If I keep giving you assignments, it means I like what you’re bringing to the table.
Don’t Push Your Luck
Want to know how I lose in blackjack every time? It starts with winning a couple of hands. I get overconfident, and pretty soon I’m betting more than I intended to when I start. Now $10 per hand isn’t exciting anymore; I’ll bump that up to $20, $50, $100. And it won’t be long, then, until I bust.
Here’s the lesson: Unless my offers are truly not worth your time, be careful. Like I said before, there really is a budget. On occasion, writer will keep pushing the chips in until their work is too rich for my blood.
And honestly, that's totally fine for both parties. Sometimes, client/freelancer relationships just naturally phase out because the freelancer is worth more than the client is willing to pay. That's actually a great thing for your career!
Work With Me
I may not be willing to boost your rate by an extra dollar per word, but I probably would be willing to let your story run an extra page or two. So if you need more money for your trouble, offer to go the extra mile and write a longer story or add a fascinating sidebar. Or maybe you can pitch to write a secondary story, just for the website, based on the original piece. Some writers have even had luck agreeing to the base rate this time with the understanding that I can afford to pay more next issue.
Where there is a will, there is a way. If your work is good, I will try to keep you happy.
Set a High Standard
If you’re following my previous advice to find a select few publications and write for them a lot, then you should also be narrowing that list to the outlets that can pay you more. Your work will be better because it is more focused, which will allow you to demand more money. That will allow you to create more leverage with your existing contacts and a higher starting position with anyone new who approaches you with an assignment.

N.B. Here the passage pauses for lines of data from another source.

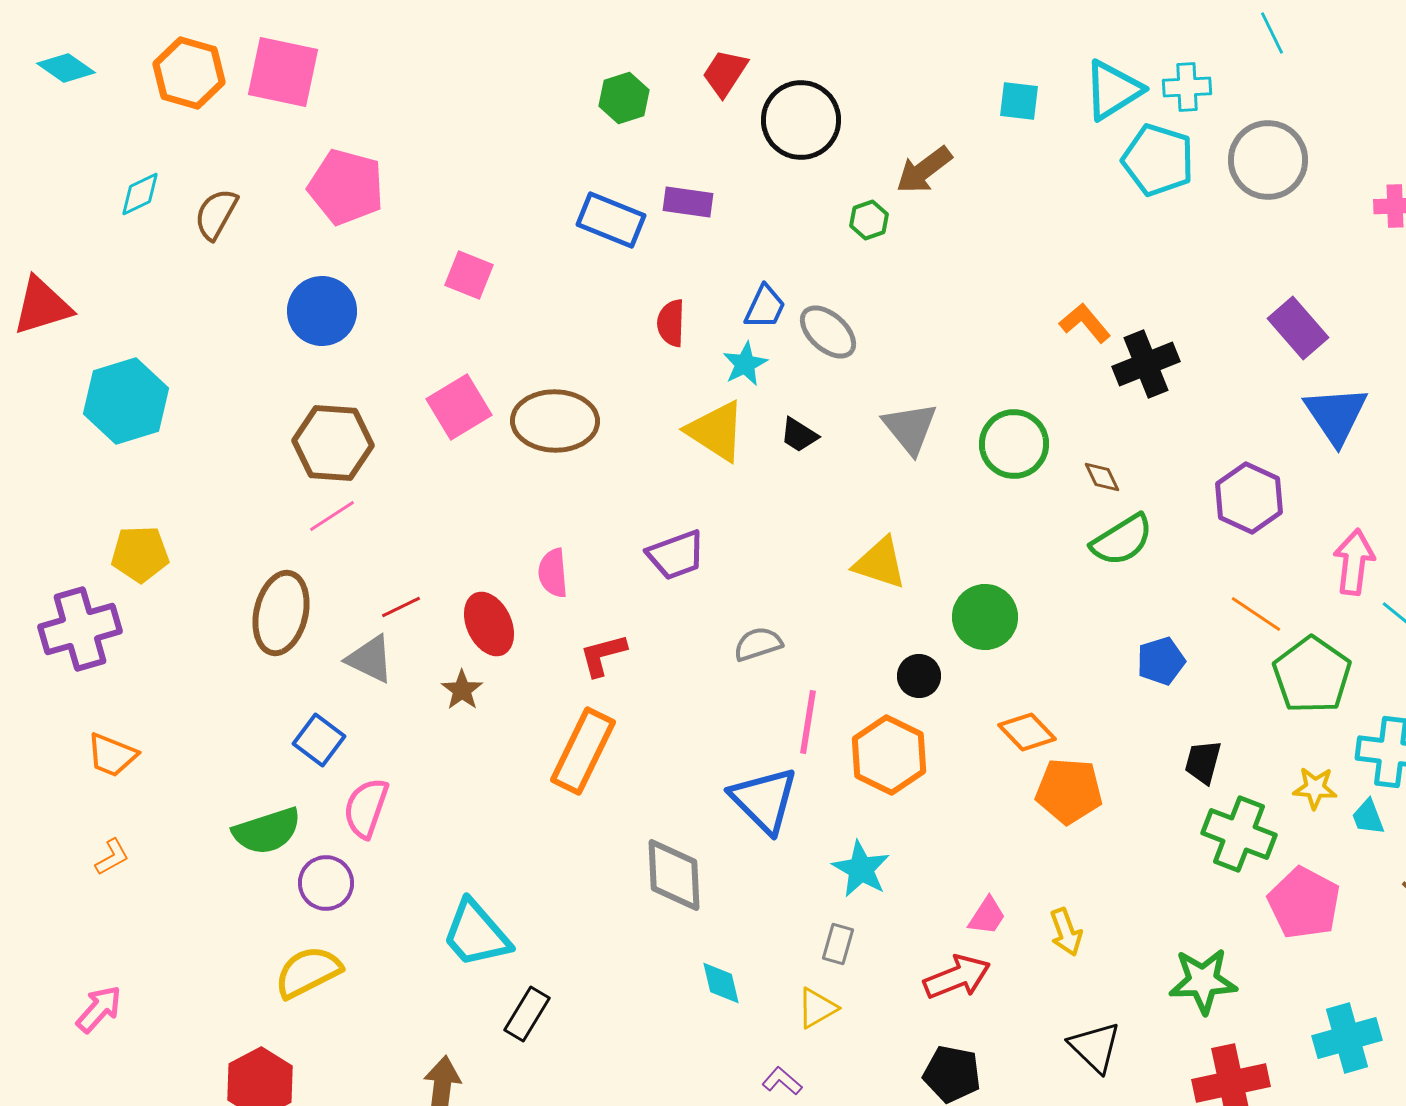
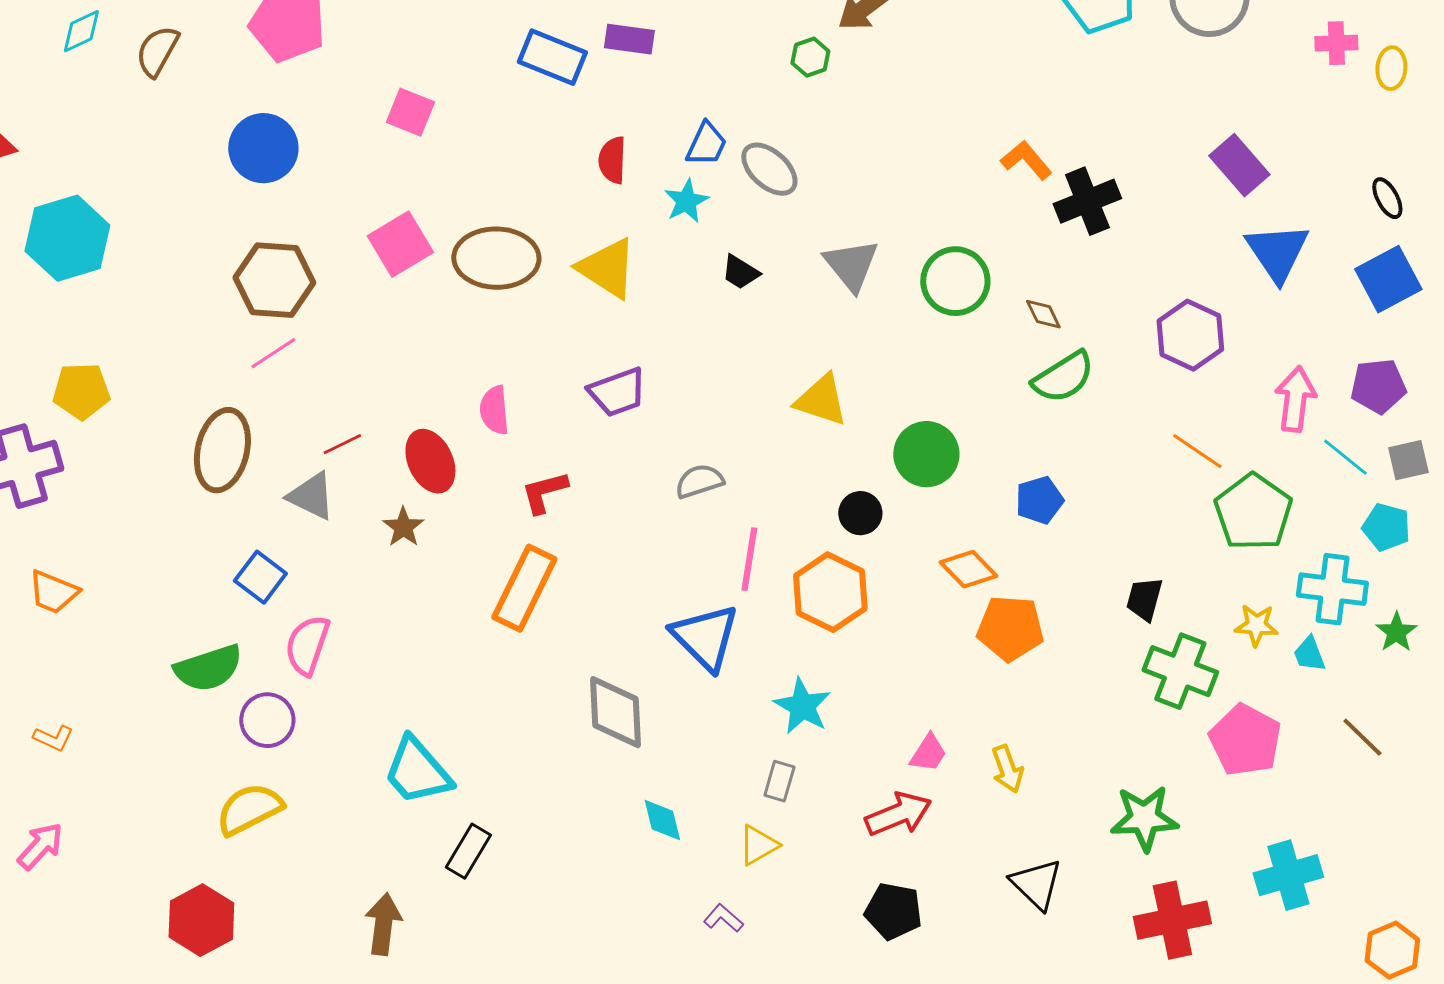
yellow triangle: (716, 431) -> (607, 268), moved
blue pentagon: (1161, 661) -> (1039, 500), moved
orange L-shape: (112, 857) -> (53, 738), moved, turned 54

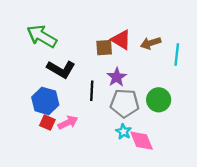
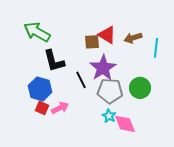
black L-shape: (61, 69) -> (54, 61), turned 45
purple star: (117, 77) -> (103, 68), size x1.5
black line: (92, 91) -> (81, 80), turned -30

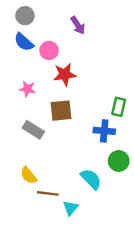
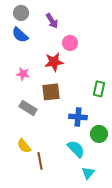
purple arrow: (78, 25) -> (52, 21), moved
pink circle: (49, 50) -> (70, 43), moved
blue cross: (104, 131) -> (78, 117), moved
brown line: (48, 193) -> (40, 161), turned 72
cyan triangle: (71, 208) -> (88, 173), moved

In general, my advice is to have a plan about how you’ll start to make more per word, and execute that plan.
If your work is good, I will try to keep you happy.
It should go without saying, because this isn’t my money, but I wish I could pay everyone more. That’s been the case when the budget was smaller than it is now and when it was larger than it is now. But the budget is the budget. It’s business.
If I reach the limit in any given issue, I’ll fill the remaining pages of the magazine with a book excerpt, or some other free content. If it keeps happening, I’ll find some new, more affordable writers.
On the flip side, there’s nothing wrong with asking for more money. You may outgrow a publication if your time becomes worth more than they can pay. That’s their problem.
You’re a professional freelancer, and you’ve got to do what’s in your best interests. It’s business.
You may outgrow a publication if your time becomes worth more than they can pay.